Comment StopCovid a provoqué des remous au sein de l'Etat

Christophe Laporte |

Le projet StopCovid a fait couler beaucoup d’encre depuis sa présentation. Cet article publié par Acteurs Publics révèle que cette application a également suscité beaucoup de débats et de tensions au sein de l’Etat.

Tout d’abord, il y a une lutte d’influence autour de ce projet, notamment entre d’une part, la direction interministérielle du numérique (Dinum), et d’autre part, l’Institut national de recherche en informatique et en automatique (l’INRIA). Tout oppose ou presque les deux acteurs dans ce projet.

crédit image : INRIA

Pour le développement de cette application, l’INRIA milite pour l’utilisation de Robert, son protocole centralisé. De son côté, Dinum souhaite s’appuyer sur le protocole décentralisé DP-3T, mis au point par une équipe de chercheurs suisses. Ces approches divergentes ont atteint un point de non retour avec le projet de traçage commun d’Apple et de Google (lire : Entre Bubble et Apollo, la petite histoire du traçage commun d'Apple et de Google). La direction interministérielle du numérique souhaite s’appuyer sur la brique logicielle des deux sociétés américaines, ce que l’INRIA refuse catégoriquement.

Dans cet épineux dossier, Cédric O tranchera en faveur de l’INRIA au nom de la souveraineté numérique. On connait la suite… Du fait de son architecture, Robert ne peut s’appuyer sur les outils d’Apple et de Google. Pour mener ce projet à bien, le secrétaire d’État au Numérique entame un bras de fer avec Apple notamment pour avoir accès aux API bas niveau de Bluetooth sur l’iPhone, chose qu’Apple refuse entre autres pour des raisons de sécurité.

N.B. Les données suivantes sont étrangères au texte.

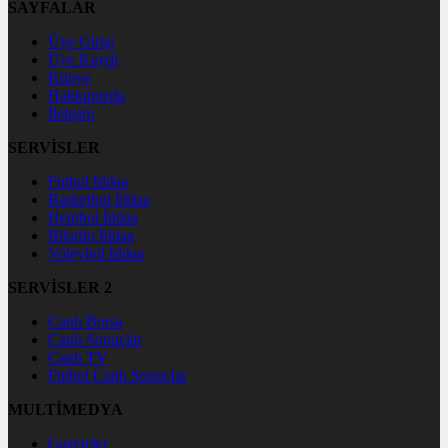
SAYFALAR
Üye Girişi
Üye Kaydı
Künye
Hakkımızda
İletişim
SERVİSLER
Futbol İddaa
Basketbol İddaa
Hentbol İddaa
Bilardo İddaa
Voleybol İddaa
SERVİSLER 2
Canlı Borsa
Canlı Sonuçlar
Canlı TV
Futbol Canlı Sonuçlar
MULTİMEDYA
Gazeteler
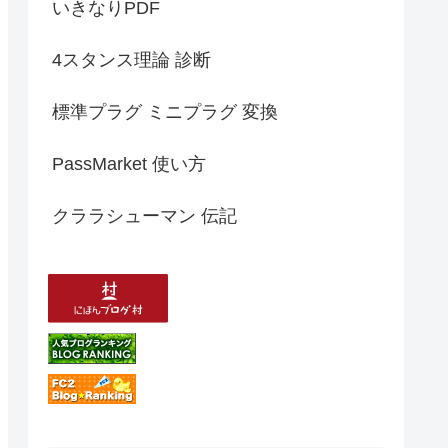
いきなりPDF
4スタンス理論 診断
標準プラグ ミニプラグ 変換
PassMarket 使い方
クララシューマン 伝記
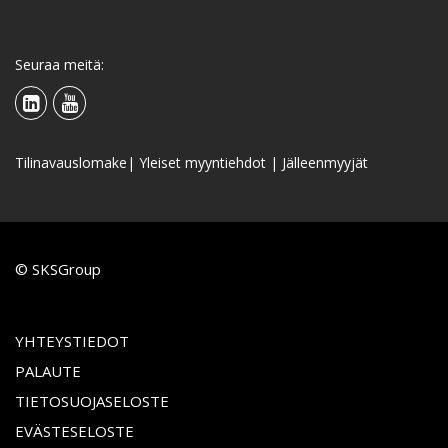
Seuraa meitä:
Tilinavauslomake
|
Yleiset myyntiehdot
|
Jälleenmyyjät
© SKSGroup
YHTEYSTIEDOT
PALAUTE
TIETOSUOJASELOSTE
EVÄSTESELOSTE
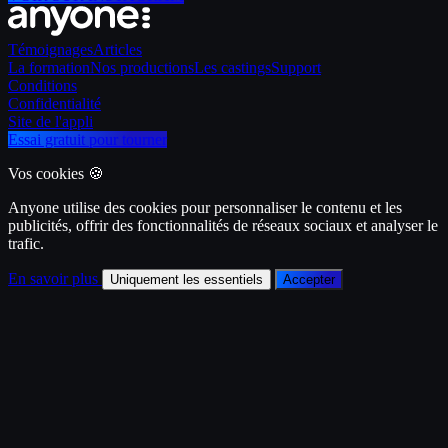
Témoignages
Articles
La formation
Nos productions
Les castings
Support
Conditions
Confidentialité
Site de l'appli
Essai gratuit pour tourner
Vos cookies 🍪
Anyone utilise des cookies pour personnaliser le contenu et les
publicités, offrir des fonctionnalités de réseaux sociaux et analyser le
trafic.
En savoir plus
Uniquement les essentiels
Accepter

Dans cette affaire, les décideurs ne sont pas à une contradiction près. Alors que l’idée était initialement d’avoir une application entièrement open-source afin d’instaurer un lien de confiance, on se dirige vers une application partiellement fermée réalisée par des acteurs privés. En effet, la Dinum et son incubateur Beta.gouv ont été définitivement mis sur la touche et remplacés par un myriade d’entreprises, dont Orange, Capgemini, Dassault Systèmes, Withings et Lunabee Studio. La souveraineté nationale est donc délaissée à des entreprises privées, même si au cabinet de Cédric O, on assure qu’elles ne sont « qu’exécutrices, sous la responsabilité de l’Inria ».

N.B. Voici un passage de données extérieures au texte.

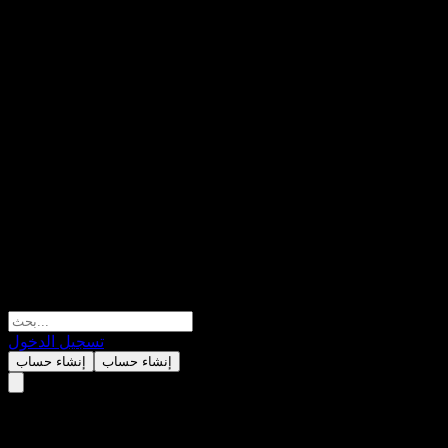
تسجيل الدخول
إنشاء حساب
إنشاء حساب
K Star Equity RMF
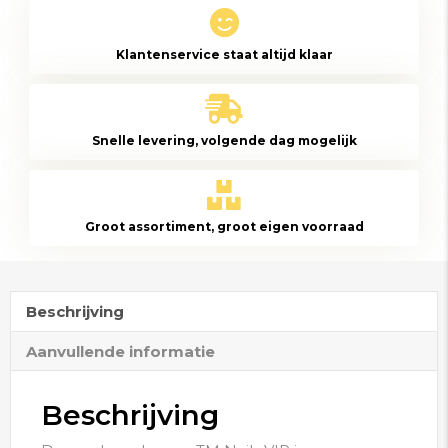
|
Cover
Klantenservice staat altijd klaar
Peach
Kiss
330gr
aantal
Snelle levering, volgende dag mogelijk
Groot assortiment, groot eigen voorraad
Beschrijving
Aanvullende informatie
Beschrijving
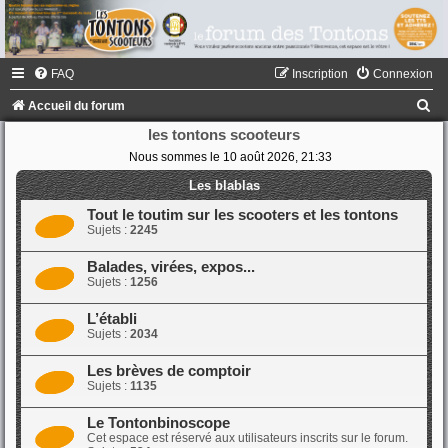
FAQ
Inscription
Connexion
R
Accueil du forum
e
les tontons scooteurs
Nous sommes le 10 août 2026, 21:33
c
h
Les blablas
e
Tout le toutim sur les scooters et les tontons
Sujets :
2245
r
c
Balades, virées, expos...
Sujets :
1256
h
e
L’établi
Sujets :
2034
r
Les brèves de comptoir
Sujets :
1135
Le Tontonbinoscope
Cet espace est réservé aux utilisateurs inscrits sur le forum.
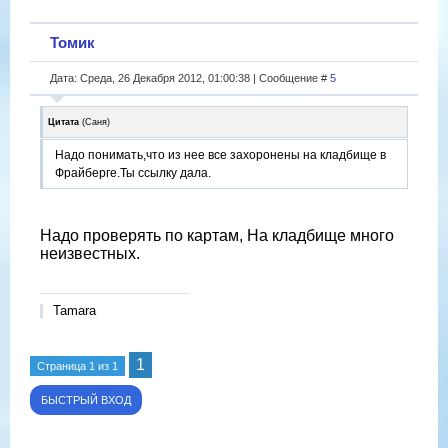
Томик
Дата: Среда, 26 Декабря 2012, 01:00:38 | Сообщение #
5
Цитата
(
Саня
)
Надо понимать,что из нее все захоронены на кладбище в
Фрайберге.Ты ссылку дала.
Надо проверять по картам, На кладбище много
неизвестных.
Tamara
1
Страница
1
из
1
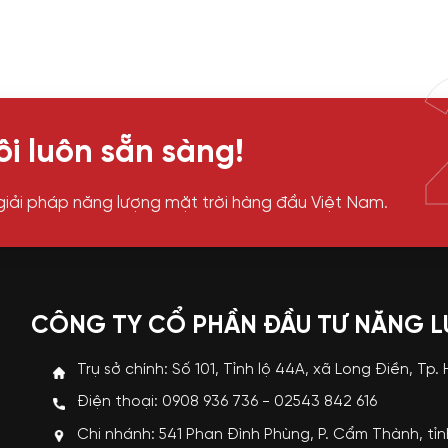
i luôn sẵn sàng!
giải pháp năng lượng mặt trời hàng đầu Việt Nam.
CÔNG TY CỔ PHẦN ĐẦU TƯ NĂNG 
Trụ sở chính: Số 101, Tỉnh lộ 44A, xã Long Điền, Tp.
Điện thoại: 0908 936 736 - 02543 842 616
Chi nhánh: 541 Phan Đình Phùng, P. Cẩm Thành, tỉ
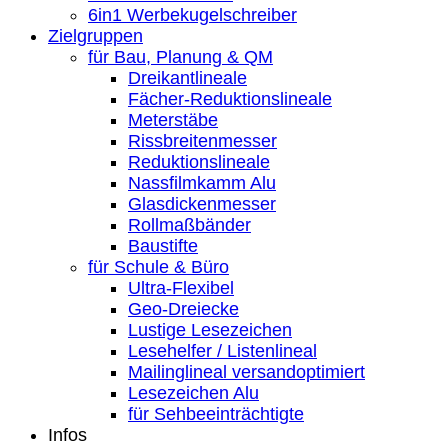
6in1 Werbekugelschreiber
Zielgruppen
für Bau, Planung & QM
Dreikantlineale
Fächer-Reduktionslineale
Meterstäbe
Rissbreitenmesser
Reduktionslineale
Nassfilmkamm Alu
Glasdickenmesser
Rollmaßbänder
Baustifte
für Schule & Büro
Ultra-Flexibel
Geo-Dreiecke
Lustige Lesezeichen
Lesehelfer / Listenlineal
Mailinglineal versandoptimiert
Lesezeichen Alu
für Sehbeeinträchtigte
Infos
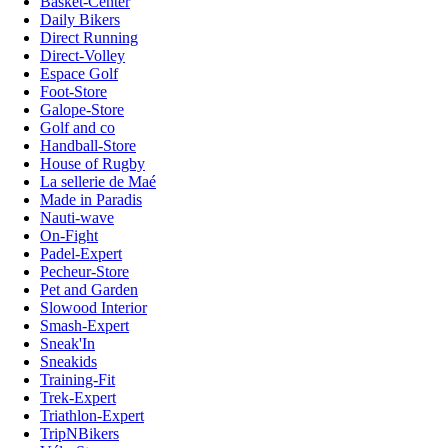
Basket-Center
Daily Bikers
Direct Running
Direct-Volley
Espace Golf
Foot-Store
Galope-Store
Golf and co
Handball-Store
House of Rugby
La sellerie de Maé
Made in Paradis
Nauti-wave
On-Fight
Padel-Expert
Pecheur-Store
Pet and Garden
Slowood Interior
Smash-Expert
Sneak'In
Sneakids
Training-Fit
Trek-Expert
Triathlon-Expert
TripNBikers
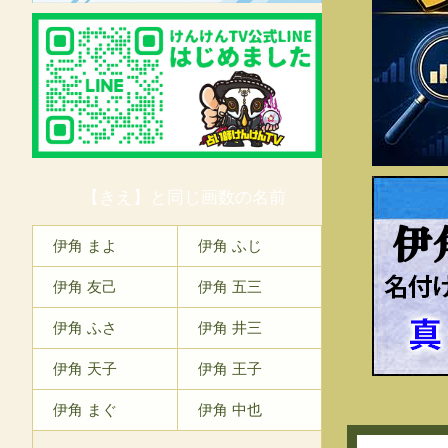
【きえ】と同じ画数の名前
伊
伊角 まよ
伊角 ふじ
伊角 友己
伊角 五三
伊角 ふさ
伊角 井三
伊角 天子
伊角 王子
伊角 まぐ
伊角 中也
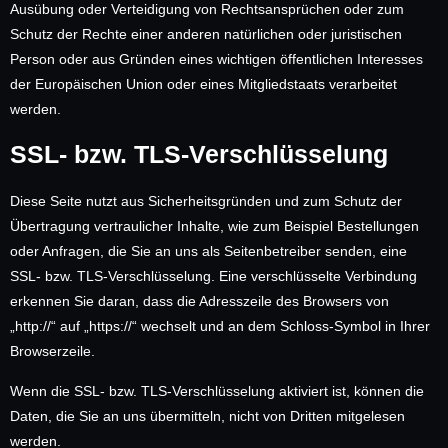
Ausübung oder Verteidigung von Rechtsansprüchen oder zum
Schutz der Rechte einer anderen natürlichen oder juristischen
Person oder aus Gründen eines wichtigen öffentlichen Interesses
der Europäischen Union oder eines Mitgliedstaats verarbeitet
werden.
SSL- bzw. TLS-Verschlüsselung
Diese Seite nutzt aus Sicherheitsgründen und zum Schutz der
Übertragung vertraulicher Inhalte, wie zum Beispiel Bestellungen
oder Anfragen, die Sie an uns als Seitenbetreiber senden, eine
SSL- bzw. TLS-Verschlüsselung. Eine verschlüsselte Verbindung
erkennen Sie daran, dass die Adresszeile des Browsers von
„http://“ auf „https://“ wechselt und an dem Schloss-Symbol in Ihrer
Browserzeile.
Wenn die SSL- bzw. TLS-Verschlüsselung aktiviert ist, können die
Daten, die Sie an uns übermitteln, nicht von Dritten mitgelesen
werden.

Image : Christine Daniloff, MIT.

Pour finir, on s’étonnera de la présence d’un autre personnage clé dans cette histoire. Alors que le conseil scientifique Covid-19, qui a aussi son mot à dire sur ces questions, a pour vocation d’être « totalement indépendant », on s’étonnera de la présence d’Aymeril Hoang. Ce dernier est à la fois membre du conseil scientifique et supervise pour le compte de Cédric O, le développement de l’application StopCovid. Que n’aurait-on pas dit si une pareille affaire s'était produite dans le privé !

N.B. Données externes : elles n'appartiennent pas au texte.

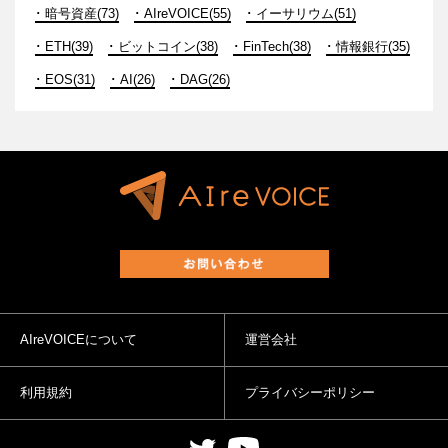
暗号資産(73)
AIreVOICE(55)
イーサリウム(51)
ETH(39)
ビットコイン(38)
FinTech(38)
情報銀行(35)
EOS(31)
AI(26)
DAG(26)
AIreVOICEについて
運営会社
利用規約
プライバシーポリシー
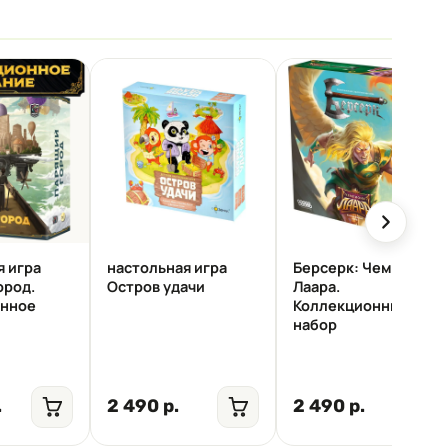
я игра
настольная игра
Берсерк: Чемпионы
ород.
Остров удачи
Лаара.
онное
Коллекционный
набор
.
2 490 р.
2 490 р.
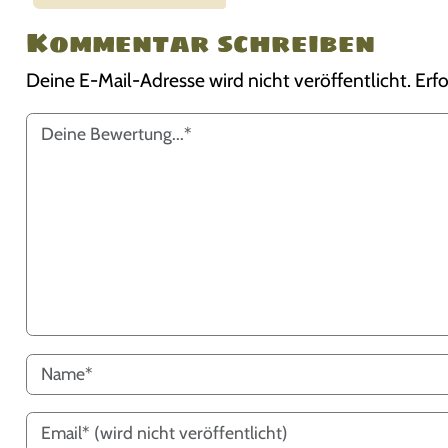
Kommentar schreiben
Deine E-Mail-Adresse wird nicht veröffentlicht.
Erfo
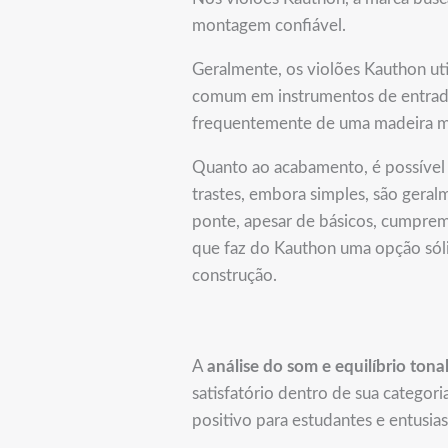
montagem confiável.
Geralmente, os violões Kauthon ut
comum em instrumentos de entrada 
frequentemente de uma madeira ma
Quanto ao acabamento, é possível 
trastes, embora simples, são geral
ponte, apesar de básicos, cumprem 
que faz do Kauthon uma opção sól
construção.
A
análise do som e equilíbrio tona
satisfatório dentro de sua categor
positivo para estudantes e entusias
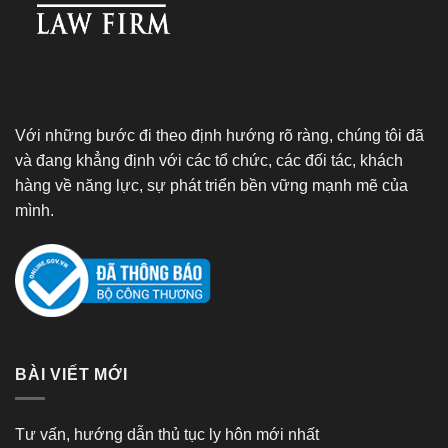
Với những bước đi theo định hướng rõ ràng, chúng tôi đã
và đang khẳng định với các tổ chức, các đối tác, khách
hàng về năng lực, sự phát triển bền vững mạnh mẽ của
mình.
BÀI VIẾT MỚI
Tư vấn, hướng dẫn thủ tục ly hôn mới nhất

Aymeril Hoang s’était fait remarquer il y a quelques semaines dans une vidéo où il présentait la solution d’Apple et Google pratiquement comme une « solution clé en main, entièrement packagée » [...] où « en caricaturant à peine », les États n’auraient plus qu’à concevoir des écrans. Entre une interface de programmation et une app prête à l’emploi, il y a un monde… On vous laisse juger si c’est la mauvaise foi ou de l'incompétence, mais cette vidéo montre que le bon sens n’a pas forcément été l’une des valeurs premières pour mener à bien ce projet.